(Provided records begins)

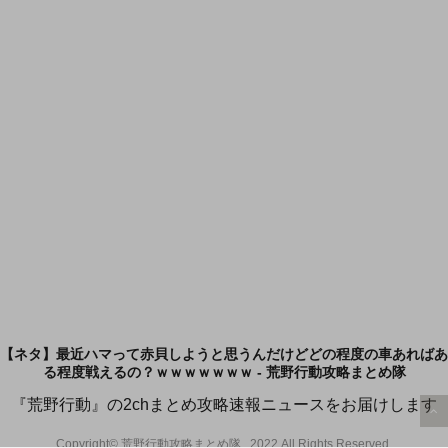
【ネタ】最近ハマって赤貝しようと思うんだけどどの程度の車あればあ
る程度戦えるの？ｗｗｗｗｗｗｗ - 荒野行動攻略まとめ隊
『荒野行動』の2chまとめ攻略速報ニュースをお届けします
Copyright© 荒野行動攻略まとめ隊 , 2022 All Rights Reserved.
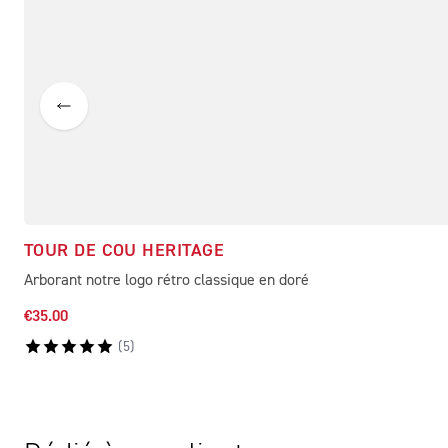
TOUR DE COU HERITAGE
Arborant notre logo rétro classique en doré
€35.00
(
5
)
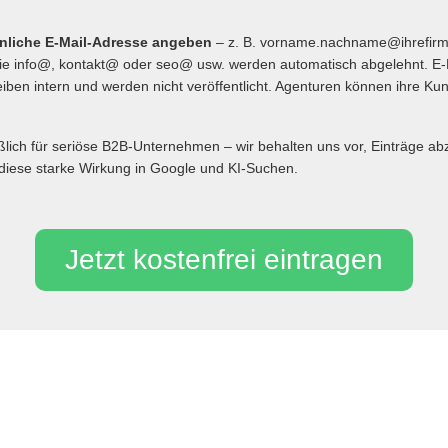
önliche E-Mail-Adresse angeben
– z. B. vorname.nachname@ihrefir
 info@, kontakt@ oder seo@ usw. werden automatisch abgelehnt. E-
iben intern und werden nicht veröffentlicht. Agenturen können ihre Ku
eßlich für seriöse B2B-Unternehmen – wir behalten uns vor, Einträge 
diese starke Wirkung in Google und KI-Suchen.
Jetzt kostenfrei eintragen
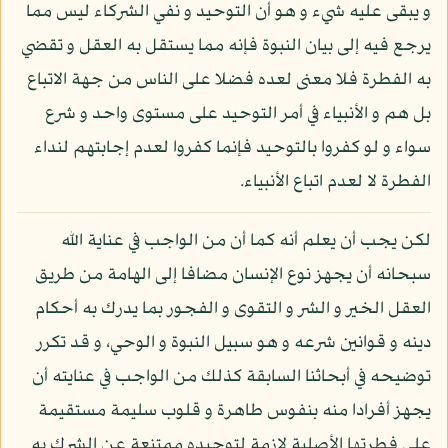
و يبقى عليه شيء و هو أن التوحيد و نفي الشركاء ليس مما
يرجع فيه إلى بيان النبوة فإنه مما يستقل به العقل و تقضي
به الفطرة فلا معنى لعده فضلا على الناس من جهة الاتباع
بل هم و الأنبياء في أمر التوحيد على مستوى واحد و شرع
سواء و لو كفروا بالتوحيد فإنما كفروا لعدم إجابتهم لنداء
الفطرة لا لعدم اتباع الأنبياء.
لكن يجب أن يعلم أنه كما أن من الواجب في عناية الله
سبحانه أن يجهز نوع الإنسان مضافا إلى الهامة من طريق
العقل الخير و الشر و التقوى و الفجور بما يدرك به أحكام
دينه و قوانين شرعه و هو سبيل النبوة و الوحي، و قد تكرر
توضيحه في أبحاثنا السابقة كذلك من الواجب في عنايته أن
يجهز أفرادا منه بنفوس طاهرة و قلوب سليمة مستقيمة
على فطرتها الأصلية لازمة لتوحيده ممتنعة عن الشرك به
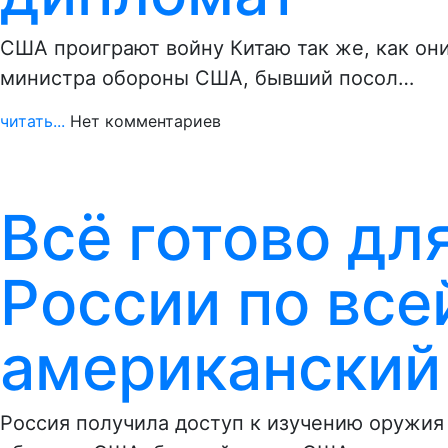
США проиграют войну Китаю так же, как он
министра обороны США, бывший посол…
читать...
Нет комментариев
Всё готово дл
России по все
американский
Россия получила доступ к изучению оружия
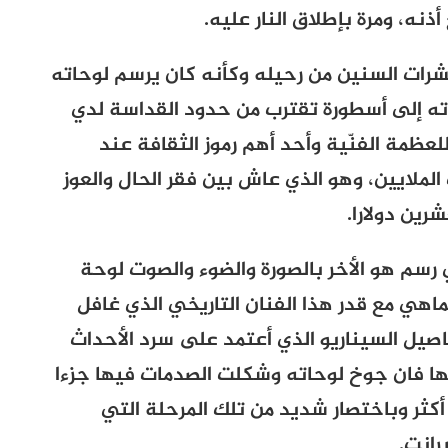
نه، ومرة بإطلاق النار عليه.
عشرات السنين من رحيله وكأنه كان يرسم لوحاته
اته إلى أسطورة تقترب من حدود القداسة لدي
لعظمة الفنّية وأحد أهم رموز الثقافة عند
الملايين، وهو الذي عاش بين فقر الحال والعوز
ين دولارا.
 رسم هو الأخر بالصورة والضوء والصوت لوحة
اهي مع قدر هذا الفنان التاريخي الذي غافل
صيل السيناريو الذي أعتمد على سرد الأحداث
يها فان جوخ لوحاته وشكلت الصدمات فيها جزءا
ب أكثر وباختصار شديد من تلك المرحلة التي
رانت.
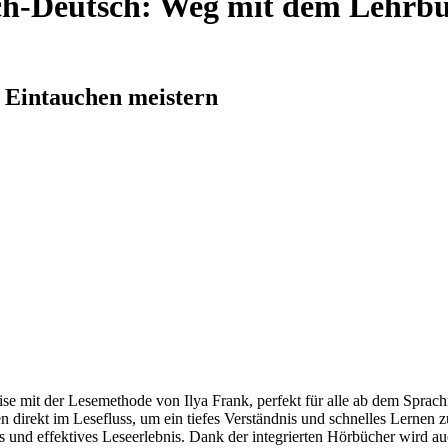
ch-Deutsch: Weg mit dem Lehrbu
 Eintauchen meistern
se mit der Lesemethode von Ilya Frank, perfekt für alle ab dem Sprach
n direkt im Lesefluss, um ein tiefes Verständnis und schnelles Lernen 
s und effektives Leseerlebnis. Dank der integrierten Hörbücher wird auc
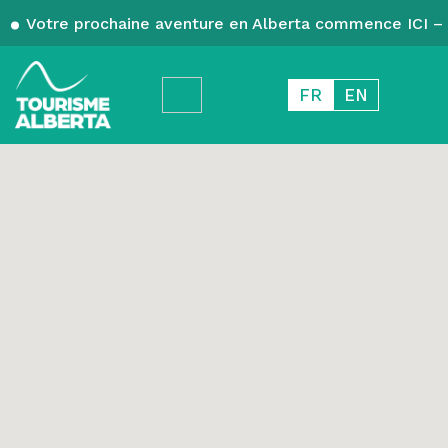
Votre prochaine aventure en Alberta commence ICI – 
FR
EN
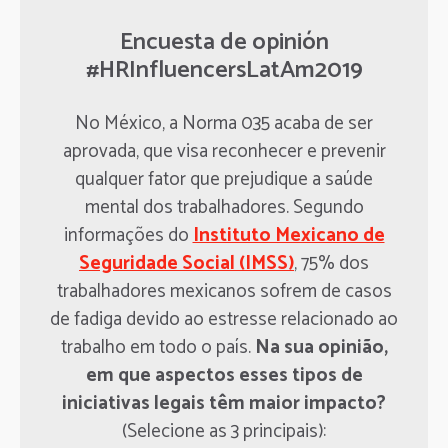
Encuesta de opinión
#HRInfluencersLatAm2019
No México, a Norma 035 acaba de ser
aprovada, que visa reconhecer e prevenir
qualquer fator que prejudique a saúde
mental dos trabalhadores. Segundo
informações do
Instituto Mexicano de
Seguridade Social (IMSS)
, 75% dos
trabalhadores mexicanos sofrem de casos
de fadiga devido ao estresse relacionado ao
trabalho em todo o país.
Na sua opinião,
em que aspectos esses tipos de
iniciativas legais têm maior impacto?
(Selecione as 3 principais):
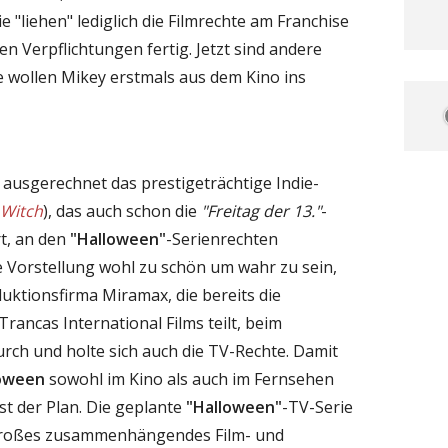
"liehen" lediglich die Filmrechte am Franchise
ren Verpflichtungen fertig. Jetzt sind andere
e wollen Mikey erstmals aus dem Kino ins
s ausgerechnet das prestigeträchtige Indie-
 Witch
), das auch schon die
"Freitag der 13."
-
t, an den
"Halloween"
-Serienrechten
die Vorstellung wohl zu schön um wahr zu sein,
oduktionsfirma Miramax, die bereits die
Trancas International Films teilt, beim
urch und holte sich auch die TV-Rechte. Damit
oween
sowohl im Kino als auch im Fernsehen
t der Plan. Die geplante
"Halloween"
-TV-Serie
n großes zusammenhängendes Film- und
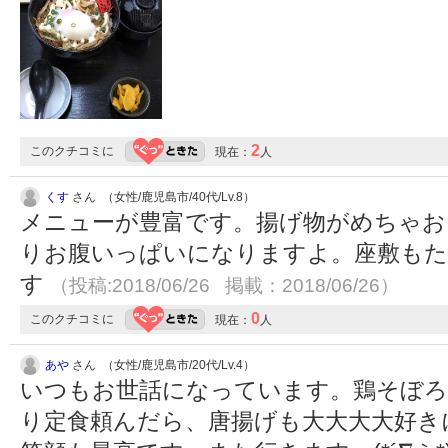
2
このクチコミに
現在：
人
くす
さん （女性/鹿児島市/40代/Lv.8）
メニューが豊富です。揚げ物がめちゃお
りお腹いっぱいになりますよ。座敷もた
す
（投稿:2018/06/26 掲載：2018/06/26）
0
このクチコミに
現在：
人
あや
さん （女性/鹿児島市/20代/Lv.4）
いつもお世話になっています。鶏そぼろ
り定食頼んだら、唐揚げも大大大大好き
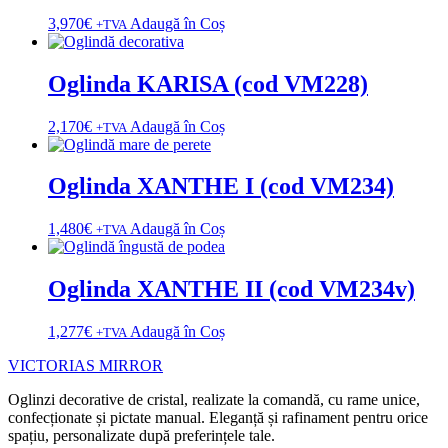
3,970
€
Adaugă în Coș
+TVA
Oglinda KARISA (cod VM228)
2,170
€
Adaugă în Coș
+TVA
Oglinda XANTHE I (cod VM234)
1,480
€
Adaugă în Coș
+TVA
Oglinda XANTHE II (cod VM234v)
1,277
€
Adaugă în Coș
+TVA
VICTORIAS MIRROR
Oglinzi decorative de cristal, realizate la comandă, cu rame unice,
confecționate și pictate manual. Eleganță și rafinament pentru orice
spațiu, personalizate după preferințele tale.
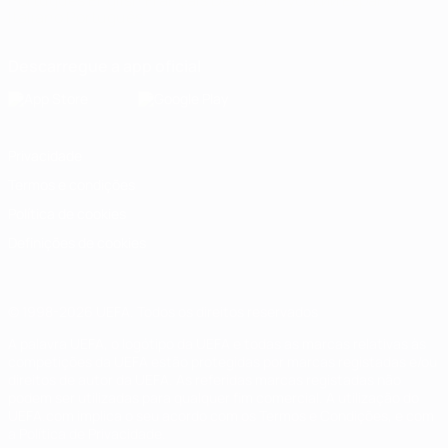
Português
English
Français
Deutsch
Русский
Español
Italiano
Português
Descarregue a app oficial
Privacidade
Termos e condições
Política de cookies
Definições de cookies
© 1998-2026 UEFA. Todos os direitos reservados
A palavra UEFA, o logótipo da UEFA e todas as marcas relativas às
competições da UEFA estão protegidas por marcas registadas e/ou
direitos de autor da UEFA. As referidas marcas registadas não
podem ser utilizadas para qualquer fim comercial. A utilização do
UEFA.com implica o seu acordo com os Termos e Condições, e com
a Política de Privacidade.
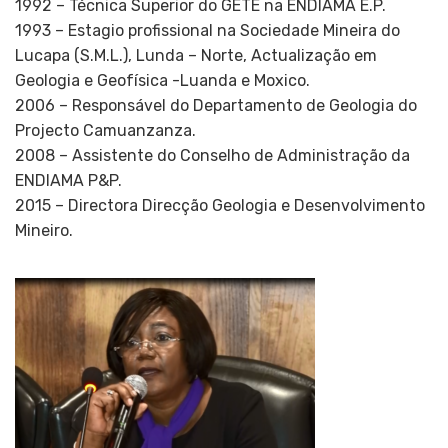
1992 – Técnica Superior do GETE na ENDIAMA E.P.
1993 – Estagio profissional na Sociedade Mineira do
Lucapa (S.M.L.), Lunda – Norte, Actualização em
Geologia e Geofísica -Luanda e Moxico.
2006 – Responsável do Departamento de Geologia do
Projecto Camuanzanza.
2008 – Assistente do Conselho de Administração da
ENDIAMA P&P.
2015 – Directora Direcção Geologia e Desenvolvimento
Mineiro.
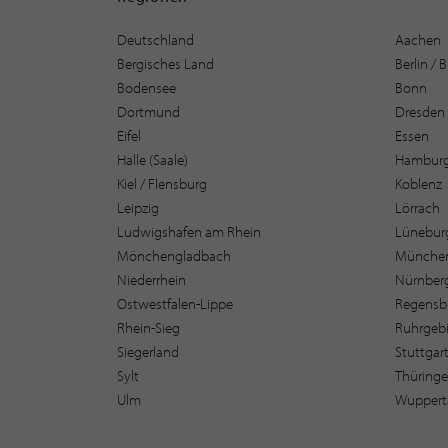
Deutschland
Aachen
Bergisches Land
Berlin /
Bodensee
Bonn
Dortmund
Dresden
Eifel
Essen
Halle (Saale)
Hambur
Kiel / Flensburg
Koblenz
Leipzig
Lörrach
Ludwigshafen am Rhein
Lüneburg
Mönchengladbach
Münche
Niederrhein
Nürnber
Ostwestfalen-Lippe
Regensb
Rhein-Sieg
Ruhrgebi
Siegerland
Stuttgar
Sylt
Thüring
Ulm
Wuppert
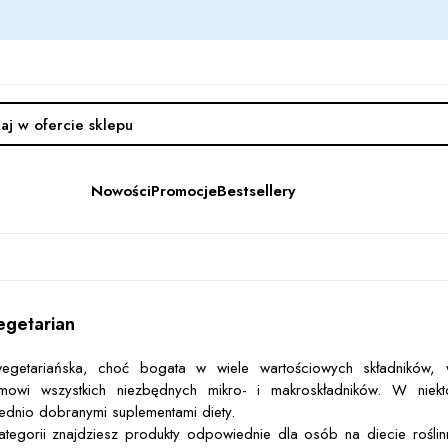
Nowości
Promocje
Bestsellery
egetarian
wegetariańska, choć bogata w wiele wartościowych składników
zmowi wszystkich niezbędnych mikro- i makroskładników. W niekt
dnio dobranymi suplementami diety.
ategorii znajdziesz produkty odpowiednie dla osób na diecie rośli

(Provided records ends)

- **What is being asked**:
Which of the lines above hold the word "الذي"? Copy each one.

- **Output for this task**:
الملايين، وهو الذي عاش بين فقر الحال والعوز
اهي مع قدر هذا الفنان التاريخي الذي غافل
صيل السيناريو الذي أعتمد على سرد الأحداث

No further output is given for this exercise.